His major plus points are that he is no religious nut, he was not born with the silver spoon, and he is rather young still, so this presidency is not the last thing in his life he is looking forward to do.
1 year ago
Oh, and concerning McCaine: Having been shot down in an airplane does qualify one to become president of the USA?
1 year ago
well, i found it amusing
1 year ago
she' a church monkey. In the hilltown we have many women who can hunt and fish, that doesn't make them pres' material.
1 year ago
Makes you wonder, if those religious nutcases do have the absolute truth, why do they have to bother banning books?

Education is dangerous for those who want to rule.
1 year ago
I am NOT arnold simpson.
1 year ago
I don't have anything interesting right now to say whatsoever. On that note, I think I'll leave. I'll try back later, hopefully by then Glumbert will have some new videos.
1 year ago
Hi all!

Well, long time not post! I got my quickie divorce thru and a good bit of cash from the retard idiot who married me.
So I'm in Mexico now and loving it!
Lots of tequila and sunshine. No real time for Glumbert, but I'll just leave this message.

FUCK YOU ALL YOU LOSERS!
hey neoracist!

It's impossible to take your views seriously.
You can't even spell McCain for fuck's sake!
Haw haw haw!!!!
1 year ago
In the end, it all boils down to choosing either Nig-Nog or Old Dog. Flip a coin. What counts are the Political Action Committees, Corporate Lobbyist, Cronies, Iron Triangles, and those collecting on promised political favors -- the shit that has been going on for years, imbued into our corrupt political system.

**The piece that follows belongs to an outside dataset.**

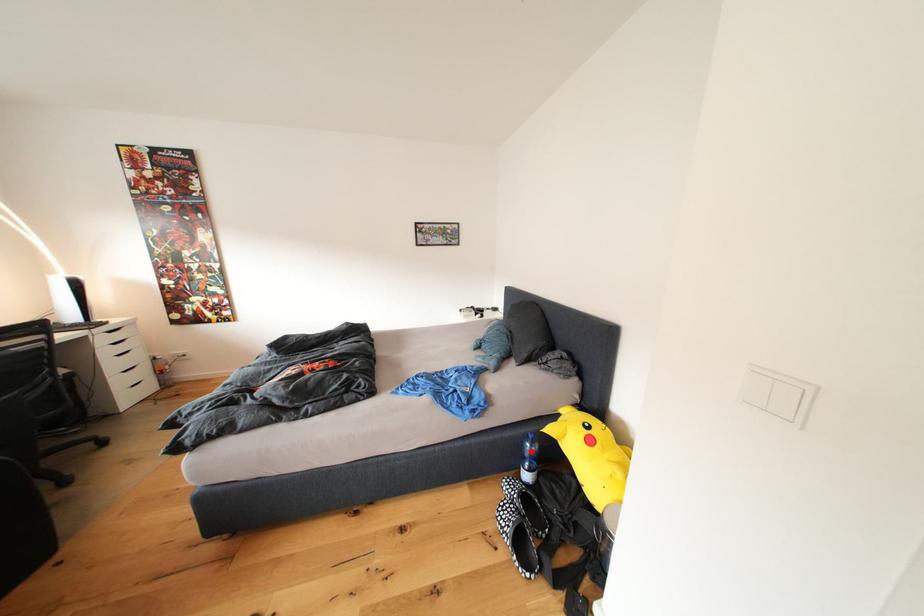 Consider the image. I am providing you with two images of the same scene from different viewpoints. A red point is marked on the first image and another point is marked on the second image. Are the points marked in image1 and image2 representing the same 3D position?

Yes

There%u2019s not much any of us can do about it really, except squabble and hope to win over the other side, which are entrenched in their political camp. Neither side will budge an inch, but I promise you this; the futile arguments will continue unabated, until the doors of perception are opened and we realize that we are merely members of tribes, not unlike the Sunni or Shia. We are born into them, just the way one is born into a religion and after years of indoctrination, our opinions are as good as engraved in granite.